Mill Creek Rd. goes from the town of Mineral westward to Mill Creek and north along Mill Creek to a dead end at Highway 36/89.  The only road signs say “Mill Creek” or “California 172 East,” but there is no other substantial road leaving Mineral other than the highway you drove in on.  Ride to (signed) Mineral Summit and down the other side to the Mill Creek Resort, a classic low-brow Northern California cabins-and-store complex, where you can get food and water if you’ve managed to run out of supplies in 5 miles.

IMG_7953

Mineral meadow

From the Resort you ride along Mill Creek, as I promised, but the fact is you’re 100 yards from the creek and you can’t see the water from the road, so you’re riding through merely pretty mountain meadows.  To get your creek fix, there is a dirt turn-out about 1.5 miles from the turn-around where a very short (40 yards) dirt road blocked to cars by a row of large boulders goes down to the water.  For more extended creek exploring, if you’re on a gravel bike, a dirt road to Hole in the Ground Campground (clearly signed) takes off downstream just south of Mill Creek Resort.

On the return route the climb is about twice as long but the same invigorating 3-5%.

The route rides equally well from either end.

IMG_7991I like this ride as an out and back, because I love both of the climbs and the descents, but you can loop it with good results.  When Mill Creek Rd. dead-ends at Hwy 36/89, turn left and ride 36/89 back to Mineral.  You’ll slog up to Morgan Summit, then have a very fast descent back down to town.  You’ll see plenty of traffic, and I don’t find the grind up to Morgan Summit at all rewarding, but if you live for fast, straight descents this is your route.

Shortening the route: Ride to Mill Creek Resort and turn around.

Mill Creek valley meadow

Mill Creek valley meadow

Adding miles: Since this ride is short, you may well want to combine it with another ride in the area.  Luckily you have good options.  At Morgan Summit you ride past the R turn onto the Lassen Park Road and our Lassen National Park ride.  In fact, where I come from a popular way to ride Lassen Park is to begin with Mill Creek Rd., ride to the Park road summit, and turn around.  Personally, I find the leg from Morgan Summit to the Visitor Center tedious, and I hate to give up the leg from the park road summit to Summit Lake, so I would drive to the Center and ride from there.

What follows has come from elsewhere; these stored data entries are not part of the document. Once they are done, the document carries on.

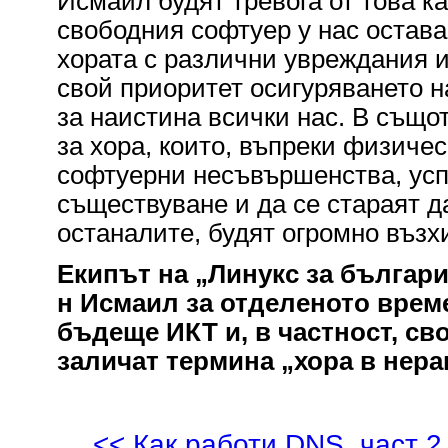
Исмаил будят тревога от това к
свободния софтуер у нас остава
хората с различни увреждания и 
свой приоритет осигуряването н
за наистина всички нас. В също
за хора, които, въпреки физиче
софтуерни несъвършенства, успя
съществуване и да се стараят д
останалите, будят огромно въз
Екипът на „Линукс за българи
н Исмаил за отделеното време
бъдеще ИКТ и, в частност, св
заличат термина „хора в нер
<< Как работи DNS, част 2 -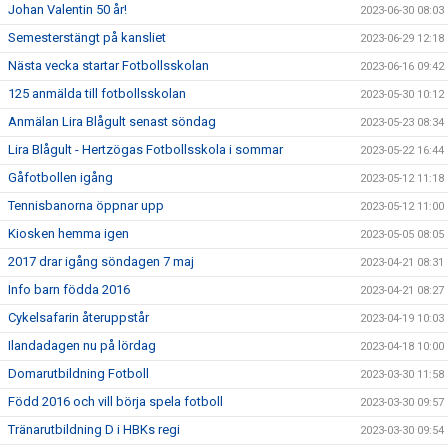
Johan Valentin 50 år!
2023-06-30 08:03
Semesterstängt på kansliet
2023-06-29 12:18
Nästa vecka startar Fotbollsskolan
2023-06-16 09:42
125 anmälda till fotbollsskolan
2023-05-30 10:12
Anmälan Lira Blågult senast söndag
2023-05-23 08:34
Lira Blågult - Hertzögas Fotbollsskola i sommar
2023-05-22 16:44
Gåfotbollen igång
2023-05-12 11:18
Tennisbanorna öppnar upp
2023-05-12 11:00
Kiosken hemma igen
2023-05-05 08:05
2017 drar igång söndagen 7 maj
2023-04-21 08:31
Info barn födda 2016
2023-04-21 08:27
Cykelsafarin återuppstår
2023-04-19 10:03
Ilandadagen nu på lördag
2023-04-18 10:00
Domarutbildning Fotboll
2023-03-30 11:58
Född 2016 och vill börja spela fotboll
2023-03-30 09:57
Tränarutbildning D i HBKs regi
2023-03-30 09:54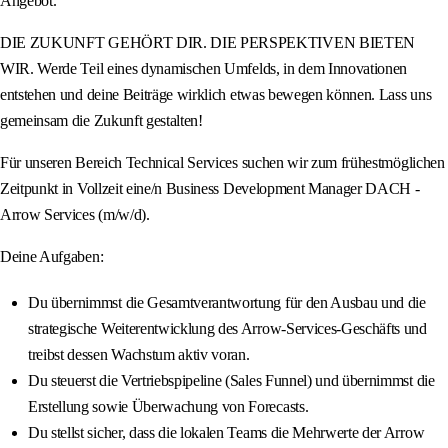
Angebot.
DIE ZUKUNFT GEHÖRT DIR. DIE PERSPEKTIVEN BIETEN
WIR. Werde Teil eines dynamischen Umfelds, in dem Innovationen
entstehen und deine Beiträge wirklich etwas bewegen können. Lass uns
gemeinsam die Zukunft gestalten!
Für unseren Bereich Technical Services suchen wir zum frühestmöglichen
Zeitpunkt in Vollzeit eine/n Business Development Manager DACH -
Arrow Services (m/w/d).
Deine Aufgaben:
Du übernimmst die Gesamtverantwortung für den Ausbau und die
strategische Weiterentwicklung des Arrow-Services-Geschäfts und
treibst dessen Wachstum aktiv voran.
Du steuerst die Vertriebspipeline (Sales Funnel) und übernimmst die
Erstellung sowie Überwachung von Forecasts.
Du stellst sicher, dass die lokalen Teams die Mehrwerte der Arrow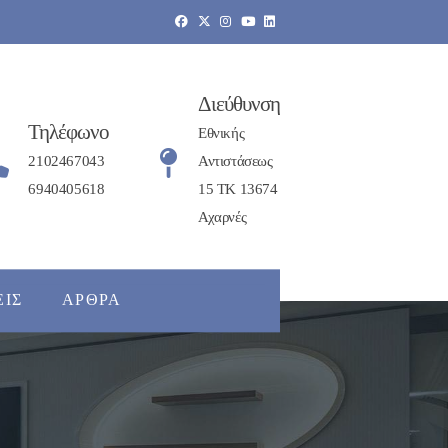
Διεύθυνση
Τηλέφωνο
Εθνικής
2102467043
Αντιστάσεως
6940405618
15 ΤΚ 13674
Αχαρνές
ΕΙΣ
ΆΡΘΡΑ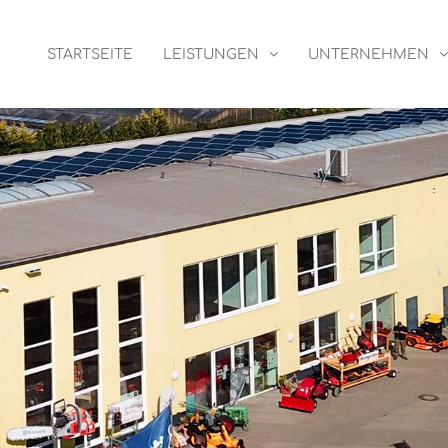
STARTSEITE
LEISTUNGEN
UNTERNEHMEN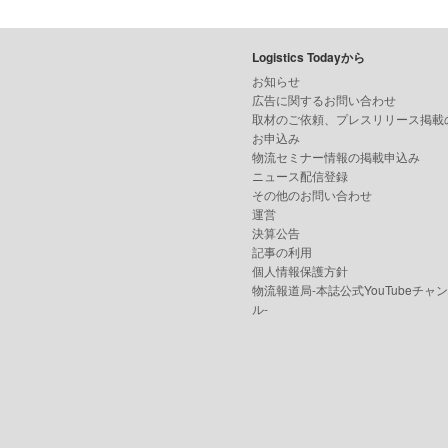
Logistics Todayから
お知らせ
広告に関するお問い合わせ
取材のご依頼、プレスリリース掲載
お申込み
物流セミナー情報の掲載申込み
ニュース配信登録
その他のお問い合わせ
運営
決算公告
記事の利用
個人情報保護方針
物流報道局-本誌公式YouTubeチャ
ル-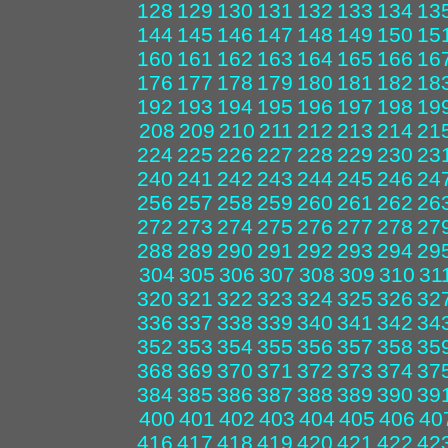
128
129
130
131
132
133
134
13
144
145
146
147
148
149
150
15
160
161
162
163
164
165
166
16
176
177
178
179
180
181
182
18
192
193
194
195
196
197
198
19
208
209
210
211
212
213
214
21
224
225
226
227
228
229
230
23
240
241
242
243
244
245
246
24
256
257
258
259
260
261
262
26
272
273
274
275
276
277
278
27
288
289
290
291
292
293
294
29
304
305
306
307
308
309
310
31
320
321
322
323
324
325
326
32
336
337
338
339
340
341
342
34
352
353
354
355
356
357
358
35
368
369
370
371
372
373
374
37
384
385
386
387
388
389
390
39
400
401
402
403
404
405
406
40
416
417
418
419
420
421
422
42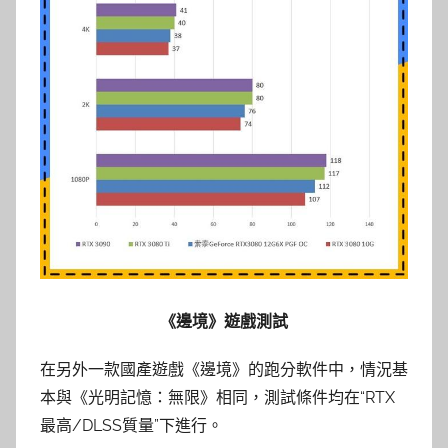
《邊境》遊戲測試
在另外一款國產遊戲《邊境》的跑分軟件中，情況基
本與《光明記憶：無限》相同，測試條件均在“RTX
最高/DLSS質量”下進行。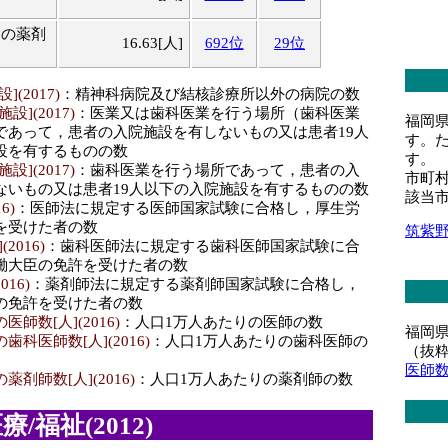
りの薬剤
16.63[人]
692位
29位
(2017)
：精神科病院及び結核診療所以外の病院の数
](2017)
：医業又は歯科医業を行う場所（歯科医業
福岡
であって，患者の入院施設を有しないもの又は患者19人
す。
設を有するものの数
す。
](2017)
：歯科医業を行う場所であって，患者の入
市町
ないもの又は患者19人以下の入院施設を有するものの数
該当
6)
：医師法に規定する医師国家試験に合格し，厚生労
を受けた者の数
筑紫
2016)
：歯科医師法に規定する歯科医師国家試験に合
働大臣の免許を受けた者の数
016)
：薬剤師法に規定する薬剤師国家試験に合格し，
の免許を受けた者の数
師数[人](2016)
：人口1万人あたりの医師の数
福岡
科医師数[人](2016)
：人口1万人あたりの歯科医師の
（抜
医師
剤師数[人](2016)
：人口1万人あたりの薬剤師の数
/福祉(2012)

You’re about 30 minutes by car from the Chester Back Roads rides, and about half that distance to the turn-around of the Highway 32 Canyons ride.

Afterthoughts:  Mineral has a very large motel/store complex for such a tiny town (since it’s a southern gateway to Lassen National Park), so you can resupply at what the signage tells you is the Mineral Lodge Motel Restaurant Cabins Gift and Ski Shop Country Store Saloon Cafe Liquors Ice.  I’m not kidding.  Fancy lodgings and food can now be had five minutes away at the new Highland Ranch Resort at Child’s Meadows (“Luxury in the Forest” is their motto).

Lassen National Park

Distance: 56 miles out and back
Elevation gain: 5180 ft

A Best of the Best ride

(Note: In 2021 the Dixie Fire burned much of the park east of the main road.  Damage was severe.)

This is a typical National Park ride—one and only one paved road, running straight through the heart of the park, and it’s grand and expansive and mighty.  Lassen Peak itself isn’t postcard pretty like Shasta or Hood, and the scenery isn’t as in-your-face stunning as Yosemite or the Grand Canyon, but it’s one of my favorite California rides.  The road contour is excellent, the surface is nearly flawless, and great vistas are around every corner.  And since it lacks the roadside waterfalls and dramatic chasms, it’s one of the least-attended of our National Parks, so the traffic can be downright light on a weekday or in spring or fall.   There is no flat here, so you’ll be climbing for 28 miles, but it’s all moderate, 4-6% stuff.  Perks include a good Visitor Center at one end of the ride, lots of history, geothermic activity, a nice mountain lake halfway in, and a photogenic pond and store at the turn-around.  Check Afterthoughts for a way to avoid the traffic.

A reader tells me the road has recently been re-chipsealed, which may be good or bad depending on the chipsealing.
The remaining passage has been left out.